Reviews

Sellorekt/LA Dreams Soars to Amazing Heights to Reach ‘The Big Door’

Sellorekt/LA Dreams - The Big Door. Photo Credit: Sellorekt/LA Dreams.
Sellorekt/LA Dreams – The Big Door. Photo Credit: Sellorekt/LA Dreams.

On his new album The Big Door, Sellorekt/LA Dreams takes on the same sunny vibe as the brilliant Outrun pioneer Miami Nights 1984. The neon, the sea-infused breeze, and the cocktail-sweet melodies are all there, but there’s a noticeable difference: Whereas MN84 traffics in coke, LA Dreams pushes Coke.

Not the least because he taps into the Miami Vice biosphere, MN84’s songs are always fun and games, but at a cost. You can have the cars, the ladies, the ocean breeze, and the Roland Jupiter 8, but that cocaine-laden energy and uber-sex will leave a major hangover.

However, LA Dreams offers up an atmosphere in which you can still dance for many nights, awash in neon and pastels, enjoying a range of emotions on the floor, and the only negative consequence is a headache and a few calories. Silly health-conscious Angelenos.

That’s one of the beautiful things about Door — It conjures up those quick, gorgeous, and satisfying times before Iran-Contra reared its ugly head and everyone was reminded that somewhere Margaret Thatcher and Ronald Reagan were laughing as their friends pissed their trickles of pennies of wealth down on a bunch of over-leveraged sad sacks distracted by false promises and shiny objects.

The solos, the riffage, and the moods: They’re all big on this record. LA Dreams reaches for soaring highs and hits every single fucking one of them.

On “HeartStruck,” the opener and my favorite song on the record, has a great melody and synth sheen, atop a springy, danceable groove, the likes of which would get along just fine in a John Hughes film.

On that track, LA Dreams gets wistful, but not too much so: The mood on this is a lot of love, a little loss, but then more love because, hey, Susie Joe just showed up, and I’ve had a crush on her for nearly as long as I did the gal who just dumped me for a guy who looks like that Aryan asshole from Karate Kid.

On “Feels So Real,” Dreams strips the evil out of Dan Terminus and tosses in a little Gazebo to make a rather potent recipe for adventure replete with sincerity, a little pleading, and a whole hell of a lot of Italo Disco.

There’s a lot of searching going on in “Real.” Who knows for what? Perhaps the grandiose door in the album’s title is the ultimate end game here? Maybe we’re all just pawing our way through love and adventure and Coke and sunny days until we reach “The Big Door”?

“Made of Stone,” another gem, comes off a bit like the Human League doing the score for the original Footloose. It sounds like a strange, ignoble exercise, but it isn’t. The army of glassy, shiny, and tender synthesizers take on the song’s battle-hardened themes with an almost fugue-like quality, each picking up the bayonet after its antecedent works itself into submission.

LA Dreams’ arrangements, whether hardware or software, are exciting and engaging. There’s no doubt he has some major musical chops.
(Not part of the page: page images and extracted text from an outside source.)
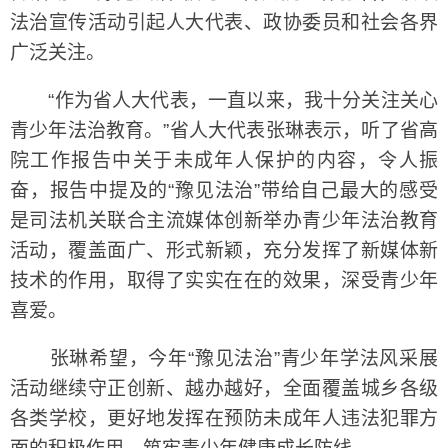
法治宣传活动引起人大代表、政协委员和社会各界
广泛关注。
“作为省人大代表，一直以来，我十分关注关心
青少年法治教育。”省人大代表张琳表示，听了省高
院工作报告中关于未成年人保护的内容，令人振
奋，报告中提及的“豫见法治”带给自己最大的感受
是司法机关联合主流媒体创新举办青少年法治教育
活动，覆盖面广、形式新颖，充分发挥了新媒体新
技术的作用，取得了实实在在的效果，深受青少年
喜爱。
张琳希望，今年“豫见法治”青少年学法风采展
活动继续守正创新、越办越好，全面覆盖城乡各级
各类学校，更好地发挥在预防未成年人违法犯罪方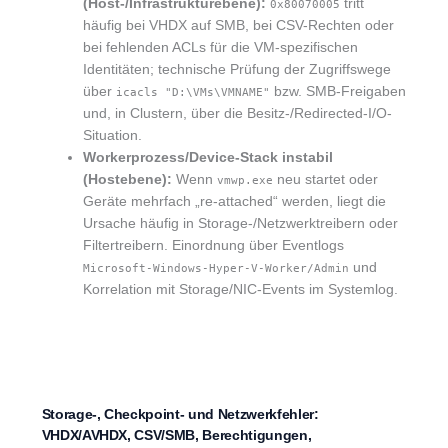
(Host-/Infrastrukturebene):
tritt
0x80070005
häufig bei VHDX auf SMB, bei CSV-Rechten oder
bei fehlenden ACLs für die VM-spezifischen
Identitäten; technische Prüfung der Zugriffswege
über
bzw. SMB-Freigaben
icacls "D:\VMs\VMNAME"
und, in Clustern, über die Besitz-/Redirected-I/O-
Situation.
Workerprozess/Device-Stack instabil
(Hostebene):
Wenn
neu startet oder
vmwp.exe
Geräte mehrfach „re-attached“ werden, liegt die
Ursache häufig in Storage-/Netzwerktreibern oder
Filtertreibern. Einordnung über Eventlogs
und
Microsoft-Windows-Hyper-V-Worker/Admin
Korrelation mit Storage/NIC-Events im Systemlog.
Storage-, Checkpoint- und Netzwerkfehler:
VHDX/AVHDX, CSV/SMB, Berechtigungen,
But there is one thing that’s missing here: more vocals. Most iterations of retrosynth feature primarily instrumental cuts, of course, but artists often take the ample opportunities to bring in a suitable chanteuse.

“If You Stay” has a great Italo-esque vocoder study on it, but songs like “HeartStruck” and “Stone” could really use some vox from synthwave stalwarts Kristine or Dana Jean Phoenix.

When he’s not doing things like designing the new logo for the SynthWaves radio show, LA Dreams brings together the humanity infused in the songs of Futurecop! with the unbridled color and yearning for interesting, and often notorious, quests found in the work of MN84.

On Door, he’s pulled it off again and we’re all better off for it.